Some residual issues can be seen sometimes (upper right),
when there is no good point sample in the 2x2 neighborhood.

Further notes.

The nearest-depth upsampling with a min/max checkerboard pattern downsampling worked well enough for Black Ops 3 that no further research was done, but there are still things that could be clearly improved:

- Clustering for depth selection.
A compute shader could do actual depth clustering to try to understand how many surfaces there are in an area, and chose what depths to store and the tradeoffs between depth resolution and screenspace resolution.

- Gradients.
Depth discontinuity in the upsampling step is a very simplistic metric, more information can be used to understand if samples belong to the same surface, like normals, g-buffer attributes and so on.

- Wider filters.
Using a 2x2 quad of samples for the upsampling filter is convenient as it allows to naturally fall back to bilinear if we think the samples are representative of the high-res surface, but there is no reason to limit the search to such neighborhood, wider filters could be used, both for higher-order filtering and to have better chances of finding representative samples.

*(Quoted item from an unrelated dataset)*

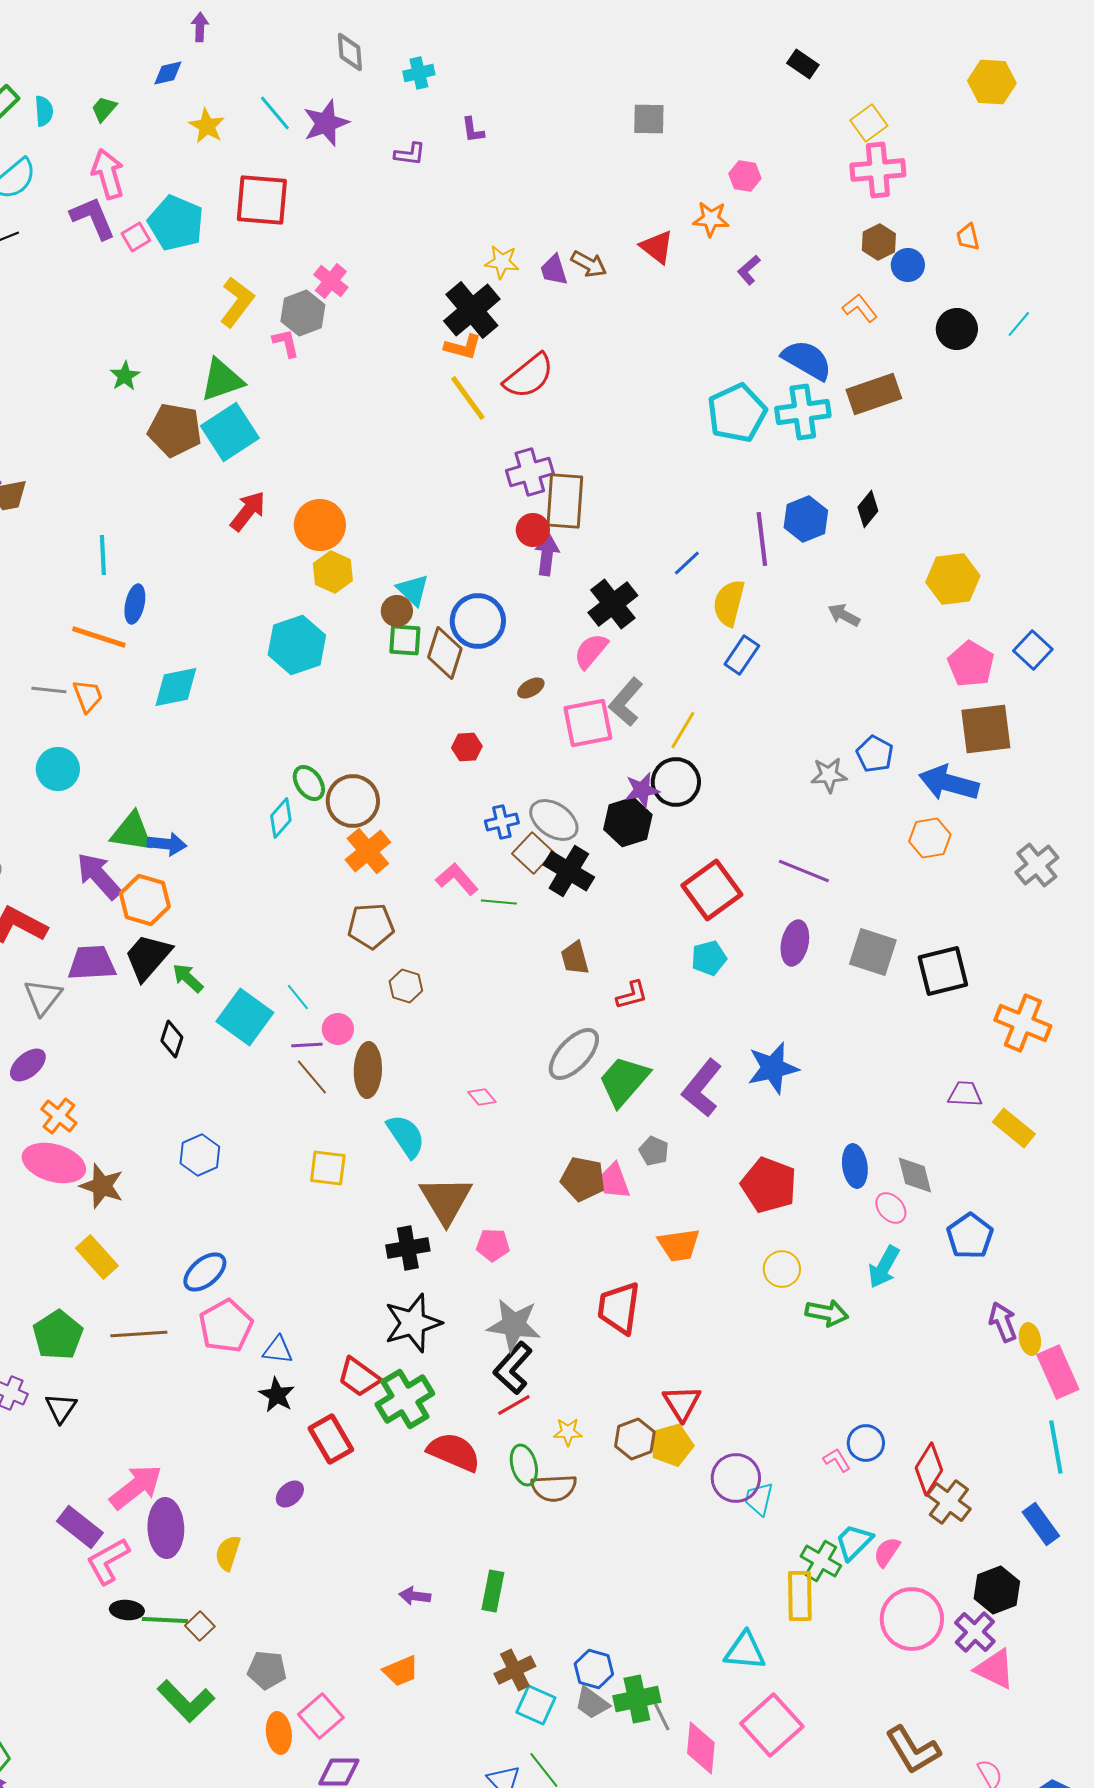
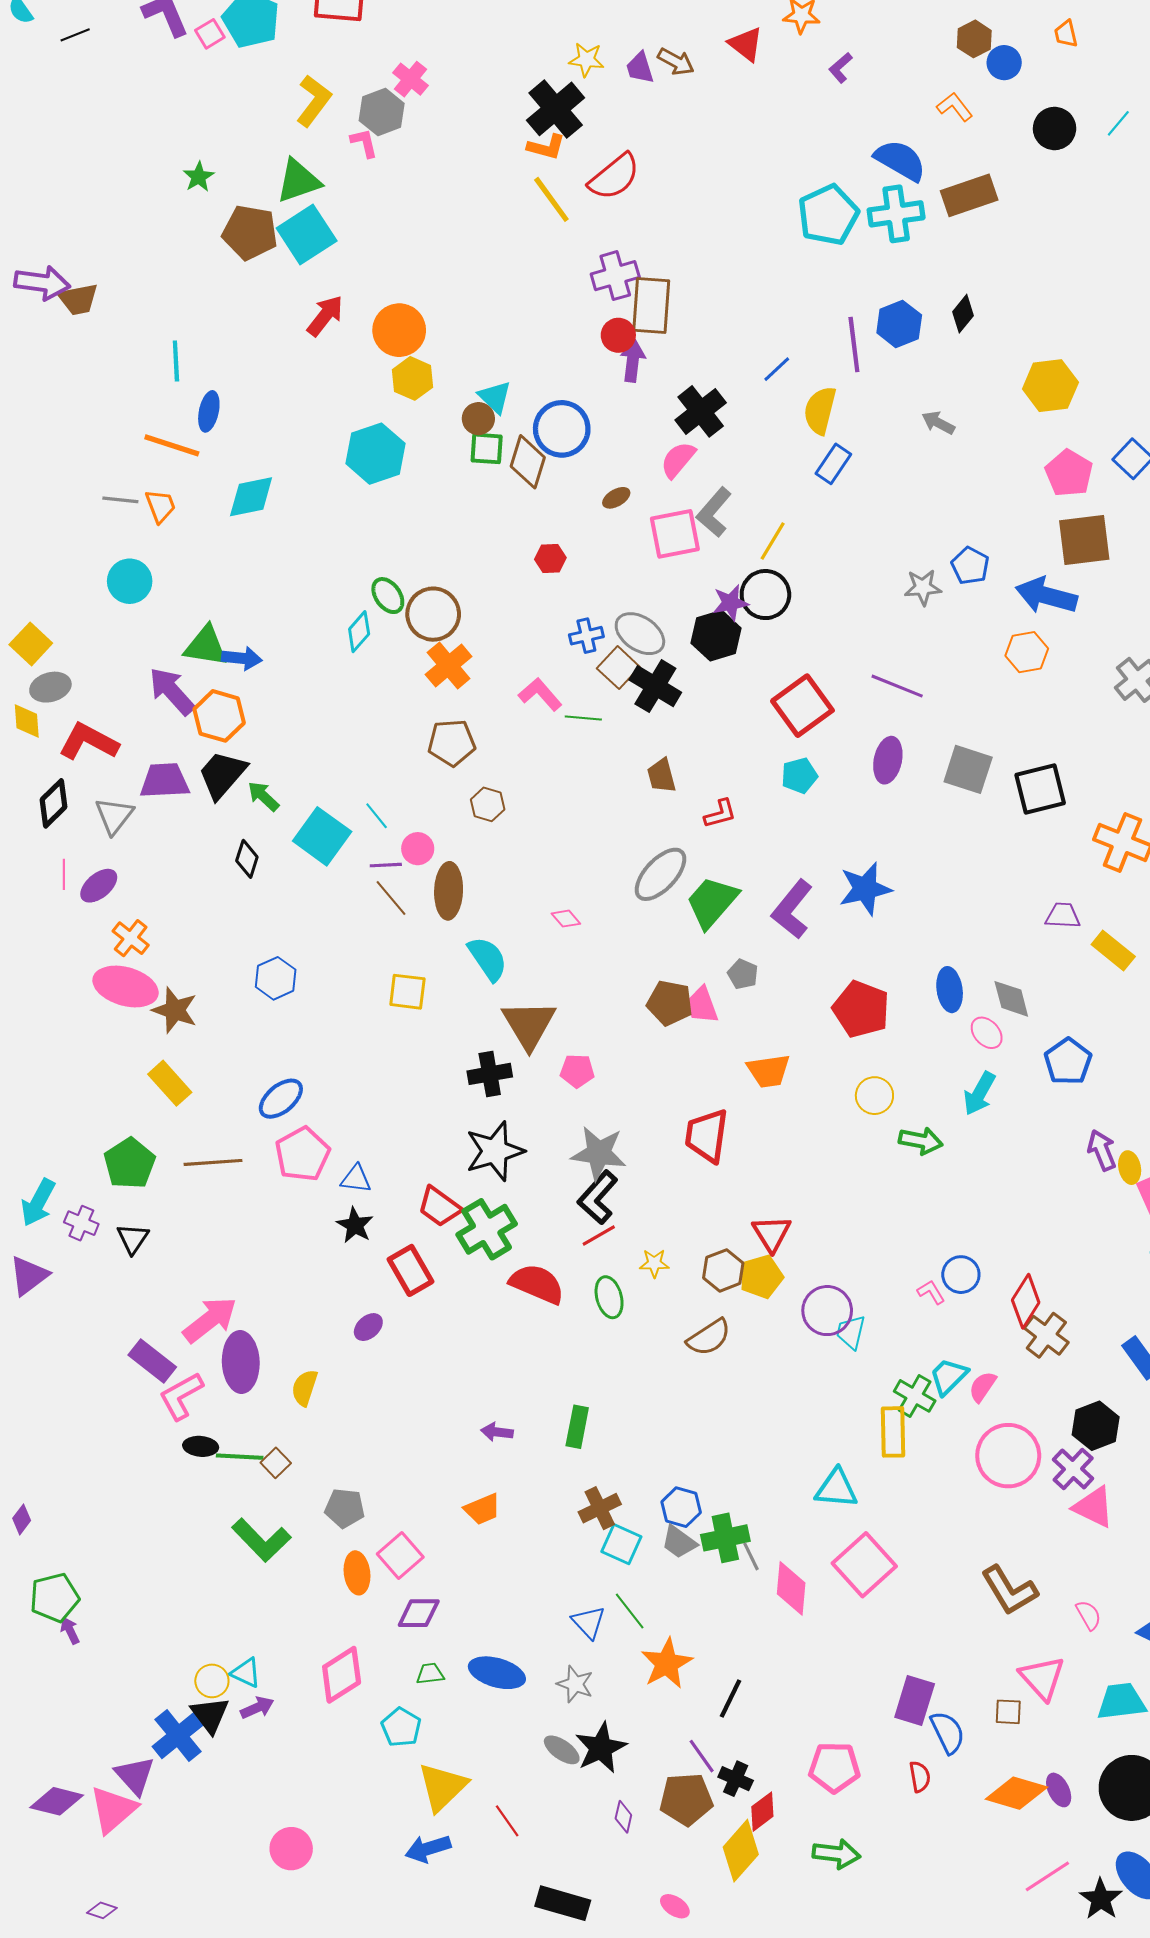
brown semicircle: (554, 1488) -> (709, 1337), moved, turned -30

- Better filtering of the representative depth samples.
There is no reason to revert to point-sampling in presence of discontinuities (or purely depth-weighted sampling), it's still possible to reject samples that are not representative of the surface while weighting the useful ones with a filter that depends on the subtexel  position.
Special cases could be considered for horizontal and vertical edges, where we could do 1d linear interpolation on the axis of the surface. Bart Wronski has something along these lines here (and the idea of baking an UV offset to be reused by different effects also allows in general to use more complex logic, and amortize it among effects).

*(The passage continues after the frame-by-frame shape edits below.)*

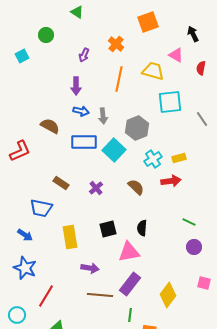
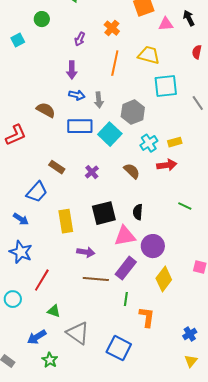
pink triangle: (176, 55) -> (166, 24), moved, turned -35
blue trapezoid: (41, 208) -> (37, 192), turned -60
black square: (108, 229) -> (104, 213), size x1.4
purple circle: (194, 247) -> (153, 246), moved, size x1.5

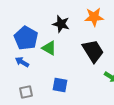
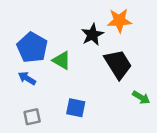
black star: (61, 24) -> (92, 35), moved, turned 30

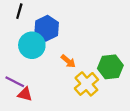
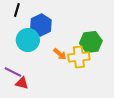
green hexagon: (110, 67) -> (91, 42), moved
yellow cross: (86, 84) -> (79, 57), moved, turned 35

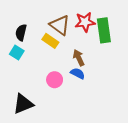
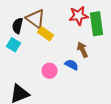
brown triangle: (60, 25) -> (36, 19), moved
brown arrow: (79, 58) -> (83, 50), moved

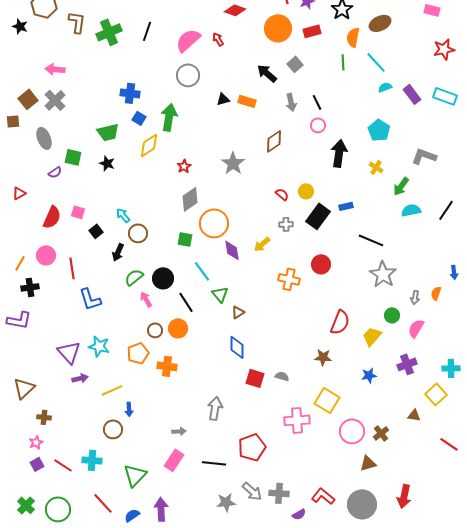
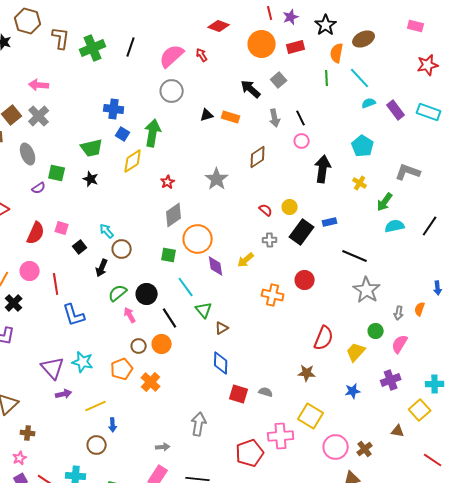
black cross: (30, 287) -> (14, 303), turned -36
orange cross: (167, 366) -> (151, 382), turned 36
red pentagon: (252, 447) -> (250, 453), moved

- "Separable" bilateral filters.
Often when depth-aware upsampling is employed we also use depth-aware (bilateral) filters, typically blurs. These are often done in separate horizontal/vertical passes, even if technically such filters are not separable at all. 
This is particularly a problem with depth-aware filters because the second pass will use values that are not anymore relative to the depths in the low-res depth buffer, but result from a combination of samples from the first pass, done at different depths.

The filter can still look right if we can always correctly reject samples not belonging to the surface at center texel of a filter, because anyway the filtered value is from the surface of the center texel, so doing the second pass using a rejection logic that uses attributes (depth...) at the center of the filtered value sort-of works (it's still a depth of the right surface). 
In practice though that's not always the case, especially if the rejection is done with depth distances only, and it causes visible bleeds in the direction of the second filter pass. A better alternative in these cases (if the surface sample rejection can't be fixed...) is to do separate passes not in an horizontal/vertical fashion but in a staggered grid (e.g. first considering a NxN box filter pass then doing a second pass by sampling every N pixels in horizontal and vertical directions).


Anonymous said...

Bilinear weights are just different metric that you can use while doing the bilateral. They give you additional information about how the surface you are reconstructing is related to the actual surface. You can have similar issues with depth/color metric ie. they miss the "true" surface.

I like the checker idea though. What i used to do back in the day was to generate min/max values (ao, ambient etc) on smaller res and use min/max low res depth buffer to blend between those values while upsampling. It worked way better then doing pure bilateral upsampling and it wasnt that big of a performance hit since it usually vectorized pretty nicely (ps3/x360).

DEADC0DE said...

Yes min/max values work well especially if the function you're evaluating is not discontinuous/is monotone respect to depth. Bilinear weights per se are fine, what is not great is to use them by just multiplying them with the depth weights.